There's also Chris Rock, my favourite when it comes to "it's-funny-because-it's-true", Ricky Gervais, especially his Animals show (love the bit about the daddy long legs), on the French side Djamel would come top.
3. I'll have to come to that one later, because I wish my whole life was soundtracked, but I guess if I had to choose one anthem, when I'm in a happy mood, it would be this:
http://www.youtube.com/watch?v=vgXXnEC_37w
4. Everything would be easy, except a few things, like making the icing on a cake swirl perfectly. Basically the serious stuff would be easy, and the trivial stuff would be a bit challenging, otherwise that'd be boring.
5. Oh so so so so many. Some I'm still looking for, some I'm still regretting. I have no wit. I'm witless.
http://www.youtube.com/watch?v=xwfioD-ING8
My answers just got disappeared, so I'm going to try again tomorrow.
These are the most difficult questions we've had so far, there's at least three where I'm drawing a blank.

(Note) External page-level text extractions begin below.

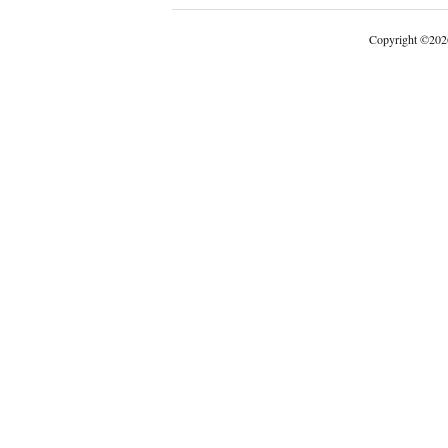
Copyright
©
202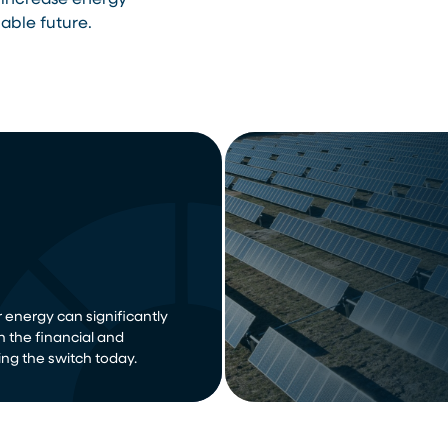
 increase energy
able future.
 energy can significantly
n the financial and
ng the switch today.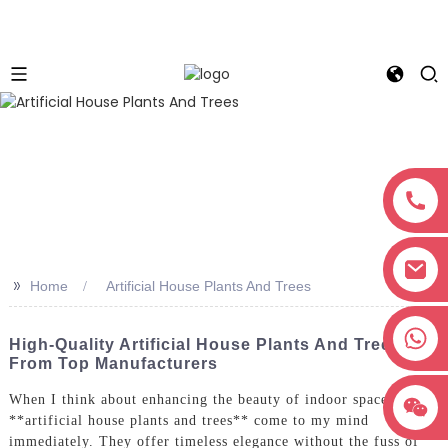
>>
Home
Artificial House Plants And Trees
+8618038381627
High-Quality Artificial House Plants And Trees
From Top Manufacturers
When I think about enhancing the beauty of indoor spaces,
**artificial house plants and trees** come to my mind
immediately. They offer timeless elegance without the fuss of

1. As a child we didn't get presents really, Christmas was like an apple and a pair of socks or something similar, I don't remember any birthdays. It was the war, the economy, hard times etc. When I became an adult and was working I'd buy myself presents, Nikons, cars, books, stereo gear.....I can't think of wanting something and not getting it.

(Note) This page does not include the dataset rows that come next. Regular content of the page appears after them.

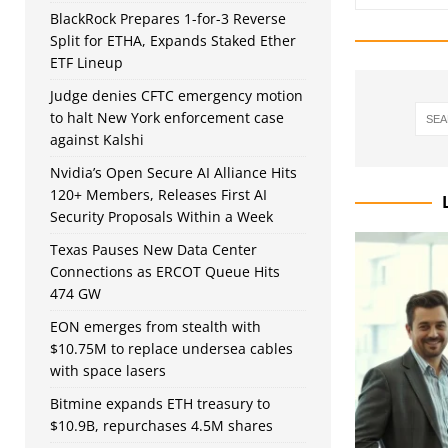
BlackRock Prepares 1-for-3 Reverse
Split for ETHA, Expands Staked Ether
ETF Lineup
Judge denies CFTC emergency motion
to halt New York enforcement case
against Kalshi
Nvidia’s Open Secure AI Alliance Hits
120+ Members, Releases First AI
Security Proposals Within a Week
Texas Pauses New Data Center
Connections as ERCOT Queue Hits
474 GW
EON emerges from stealth with
$10.75M to replace undersea cables
with space lasers
Bitmine expands ETH treasury to
$10.9B, repurchases 4.5M shares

2. Python, Woody Allan, Faulty Towers, Ricky Gervaise, AbFab,
3. Well obviously 'Hail to the chief' would be OK but if they don't have that I'd settle for Black & Tan Fantasy by Duke.
4. This is one of those that stumps me. All I could say would be a world without........
and the list would fill this blog.
5. And this is another, if buked means rebuked I can't remember it ever happening, perhaps it did and I'm blocking it. But I am quite adept at writing withering put-downs when the occasion calls for it.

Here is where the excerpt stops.